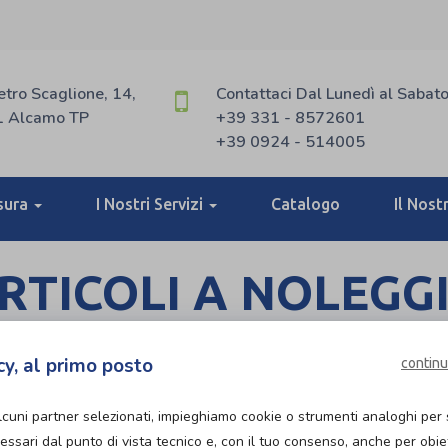
etro Scaglione, 14,
Contattaci Dal Lunedì al Sabat
 Alcamo TP
+39 331 - 8572601
+39 0924 - 514005
sura
I Nostri Servizi
Catalogo
Il Nost
RTICOLI A NOLEGG
oleggio presso Ortopedia Ciriminna!
cy, al primo posto
continu
 alta qualità per le tue esigenze. Scopri i nostri prodott
lcuni partner selezionati, impieghiamo cookie o strumenti analoghi per 
ssari dal punto di vista tecnico e, con il tuo consenso, anche per obiett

◆ Problem requirements ◆
Your job is to copy each entry exactly as written; the pictures do not go in.

◆ Response ◆
etro Scaglione, 14,
Contattaci Dal Lunedì al Sabat
 Alcamo TP
+39 331 - 8572601
+39 0924 - 514005
sura
I Nostri Servizi
Catalogo
Il Nost
RTICOLI A NOLEGG
oleggio presso Ortopedia Ciriminna!
cy, al primo posto
continu
 alta qualità per le tue esigenze. Scopri i nostri prodott
lcuni partner selezionati, impieghiamo cookie o strumenti analoghi per 
ssari dal punto di vista tecnico e, con il tuo consenso, anche per obiett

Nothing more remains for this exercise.